The Evangelical pastor, a central committee member of the Conference of European Churches, was speaking as President Karolos Papoulias made a last-ditch attempt to persuade Greece’s politicians to form an emergency government after the two main parties responsible for enforcing a harsh fiscal stability plan were trounced by smaller radical groupings in May 6 elections.

In an ENInews interview on May 14, he said church incomes had fallen 40 percent in the last year, after dropping 30 percent in 2010-11, causing “great difficulties” in pension provisions and other areas of parish finance.

He added that young Christians from the Reformed church in Hungary had made a “modest donation” in 2011, but said there had been “no response at all” from other churches to his requests for help.

“I’ve explained our problems in conversations with Christians around Europe, and we’d willingly go on requesting assistance,” the general secretary told ENInews. “But this crisis sadly hasn’t provided any motor for ecumenical co-operation.
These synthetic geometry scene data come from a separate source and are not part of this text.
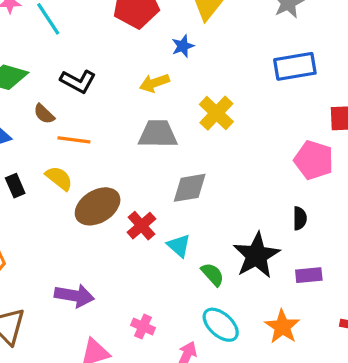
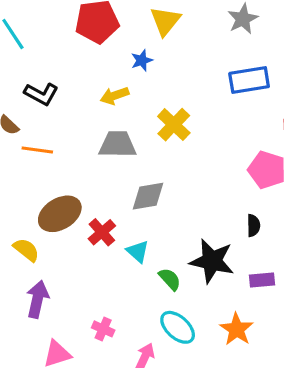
yellow semicircle: (59, 178) -> (26, 250), moved
black star: (256, 255) -> (212, 261), turned -30
purple arrow: (74, 296) -> (37, 299), turned -87

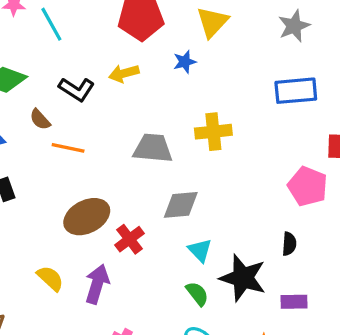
yellow arrow: (115, 96) -> (124, 73), moved
yellow cross: (174, 125) -> (213, 132), turned 36
yellow semicircle: (26, 250) -> (50, 278), moved
cyan triangle: (138, 251) -> (200, 250), moved
purple arrow: (37, 299) -> (97, 284), moved

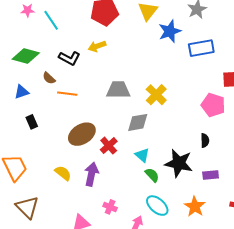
blue star: (185, 62) -> (170, 31), moved, size x1.6
yellow cross: (213, 132) -> (156, 95), moved, turned -35
cyan triangle: (200, 250) -> (142, 155), moved

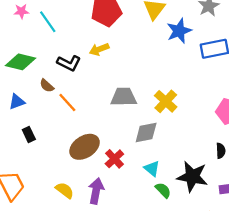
orange line: (67, 94) -> (67, 103), turned 42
Although there’s been some joint work at local levels, the official churches haven’t used the opportunity at all.”

Greece’s Socialist opposition, Pasok, which received just 13 percent of the vote, became the third party to fail to form a coalition on May 12, prompting emergency talks with Papoulias.

However, political analysts said a common approach was unlikely to occur in Greece, which is committed to deep cutbacks in pay, pensions and public-sector jobs in return for two early 2012 EU-IMF bailouts of 240 billion euros.

Among other church reactions, the president of Greece’s Roman Catholic Bishops Conference, Bishop Fragiskos Papamanolis, told the Rome-based Servizio Informazione Religiosa that Greece had been “led to poverty” by austerity plans.

He added that taxes on the Catholic church had risen 48 percent in the past year, making most dioceses unable to pay.

“People are starving here, and we’ve nothing left to give those who knock on our doors,” he said the bishop, whose church's four archdioceses have 50,000 ethnic Greek members and around 150,000 foreign adherents.

Minority churches have often complained of discrimination in Greece, where the Orthodox Church of Greece traditionally claims the loyalty of 97 percent of the population of 10.4 million.